PS. Do ceny trzeba dodać napiwek dla 'obsługi', bo mają oni niemiły zwyczaj opróżniać kieszenie i portfel. Dla tego dla tych co tam pechowo zawitają radze banknoty chować w majtki. A najlepiej nie trafić tam wcale.
Jakby znało się umiar to pieniądze byłyby na swoim miejscu. Szczerze, to niech nawet ze skarpet okradają w tych izbach wytrzeźwień. Może by było mniej agresywnych sku*wieli, którzy po kilku(nastu) kolejkach mają ochotę komuś przypieprzyć, żeby się zabawić. I nie rozumiem Kieniek twojego sarkazmu. "kochanym policjantom" a co mieli robić za taksówkę dla jakiegoś pijanego faceta? Zrobili to, co musieli. A to, że był "zadowolony, że W KOŃCU trafi do domu" tylko pokazuje, że gość był w stanie permanentnego upojenia alkoholowego, więc absolutnie mi nie żal typa. Natomiast zgodzę się z Tobą jeśli chodzi o ostatnie zdanie.

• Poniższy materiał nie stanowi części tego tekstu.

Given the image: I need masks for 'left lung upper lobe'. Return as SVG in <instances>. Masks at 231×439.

Mój znajomy też raz szedł w nocy w dodatku trzeźwy, podjechała do niego policja, zapytali się gdzie mieszka i go wywieźli do lasu i musiał zapie***ć do domu 10 kilometrów... taki psikus sobie zrobili... naprawdę nasza policja ma bardzo dobre poczucie humoru! wydaje mi się, że większość ludzi co idzie na policjanta, to ludzie którzy byli gnębieni w podstawówce przez dzieci i tak potem się wyżywają za wszystkie czasy.
To niedługo ma się zmienić, za pewien czas będą mieli obowiązek odwieźć do domu lub coś w tym stylu, bo izba wytrzeźwień ponoć łamie prawa człowieka, bo zawozi się do nich pijaków bez ich zgody.

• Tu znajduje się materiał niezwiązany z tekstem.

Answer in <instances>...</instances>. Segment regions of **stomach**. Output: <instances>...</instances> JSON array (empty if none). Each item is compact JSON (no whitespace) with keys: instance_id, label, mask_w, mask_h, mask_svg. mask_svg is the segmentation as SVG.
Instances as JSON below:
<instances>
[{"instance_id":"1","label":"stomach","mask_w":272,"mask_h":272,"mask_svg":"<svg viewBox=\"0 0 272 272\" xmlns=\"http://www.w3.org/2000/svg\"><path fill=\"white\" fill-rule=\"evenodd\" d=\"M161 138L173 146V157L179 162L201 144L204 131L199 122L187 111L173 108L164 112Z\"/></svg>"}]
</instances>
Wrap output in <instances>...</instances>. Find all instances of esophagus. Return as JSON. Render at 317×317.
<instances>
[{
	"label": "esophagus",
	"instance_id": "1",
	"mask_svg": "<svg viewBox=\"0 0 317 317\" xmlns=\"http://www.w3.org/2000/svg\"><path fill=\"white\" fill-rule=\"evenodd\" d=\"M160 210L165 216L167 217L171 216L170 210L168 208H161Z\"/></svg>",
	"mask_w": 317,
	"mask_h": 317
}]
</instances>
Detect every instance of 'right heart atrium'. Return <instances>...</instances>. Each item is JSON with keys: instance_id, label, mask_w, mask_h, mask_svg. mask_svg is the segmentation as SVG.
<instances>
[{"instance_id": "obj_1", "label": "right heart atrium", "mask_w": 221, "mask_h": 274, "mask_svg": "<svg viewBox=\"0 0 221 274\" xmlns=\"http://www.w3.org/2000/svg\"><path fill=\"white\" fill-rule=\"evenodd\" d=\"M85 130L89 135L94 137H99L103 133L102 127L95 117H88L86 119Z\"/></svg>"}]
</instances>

Uważaj, żeby ktoś tak Ciebie serdecznie nie potraktował, i skoro nie piszesz tego jako JP, to może wykaż się trochę większym szacunkiem do innych, bo to nie zawód czyni charakter i cechy drugiego człowieka. :)
A teraz Cie troche zdoluje bo jak bys nie wiedzial dzieciaku ze juz teraz nie odwoza do izby lecz do domu tepo szczalo:) Powodzenia i zycze szczescia w dalszym zyciu jako przyjeb
Zależy od funkcjonariuszy. Znam przypadek, gdy typ mieszkający na tej samej ulicy co mieściła się izba wytrzeźwień, nie trafił do domu. Jak się uprą to nic nie można zrobić, bo jeszcze ci wbiją napaść na policjanta.
Mialem taki sam przypadek. Mieszka na wsi, tyralem z miasta 6 km, nie mialem swiatel w rowerze, prowadzilem. Podjezda policja i legitymuja mnie, a ja juz troszke wypity, pytaja czy podzwiezc, rower na pake, z niedomknieta klapa pod samiuski domek podwiezli :)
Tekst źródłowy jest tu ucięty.